::: Material provided :::
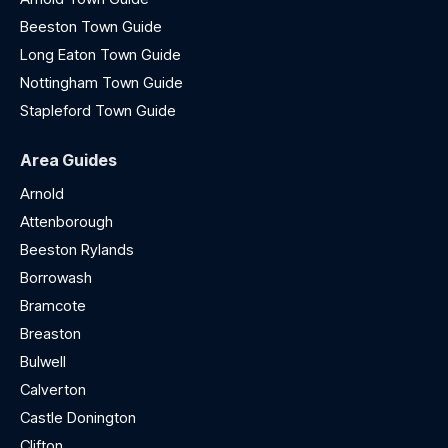
Beeston Town Guide
Long Eaton Town Guide
Nottingham Town Guide
Stapleford Town Guide
Area Guides
Arnold
Attenborough
Beeston Rylands
Borrowash
Bramcote
Breaston
Bulwell
Calverton
Castle Donington
Clifton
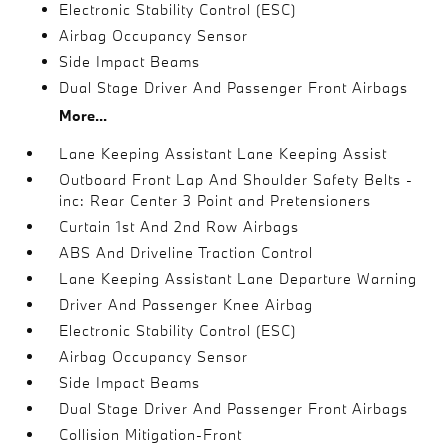
Electronic Stability Control (ESC)
Airbag Occupancy Sensor
Side Impact Beams
Dual Stage Driver And Passenger Front Airbags
More...
Lane Keeping Assistant Lane Keeping Assist
Outboard Front Lap And Shoulder Safety Belts -
inc: Rear Center 3 Point and Pretensioners
Curtain 1st And 2nd Row Airbags
ABS And Driveline Traction Control
Lane Keeping Assistant Lane Departure Warning
Driver And Passenger Knee Airbag
Electronic Stability Control (ESC)
Airbag Occupancy Sensor
Side Impact Beams
Dual Stage Driver And Passenger Front Airbags
Collision Mitigation-Front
:::
What needs to be done:
What needs duplicating is the run of lines from the one containing "Curtain 1st And 2nd Row Airbags" through the last line of the entries above, exact and complete.

Task solution:
Curtain 1st And 2nd Row Airbags
ABS And Driveline Traction Control
Lane Keeping Assistant Lane Departure Warning
Driver And Passenger Knee Airbag
Electronic Stability Control (ESC)
Airbag Occupancy Sensor
Side Impact Beams
Dual Stage Driver And Passenger Front Airbags
Collision Mitigation-Front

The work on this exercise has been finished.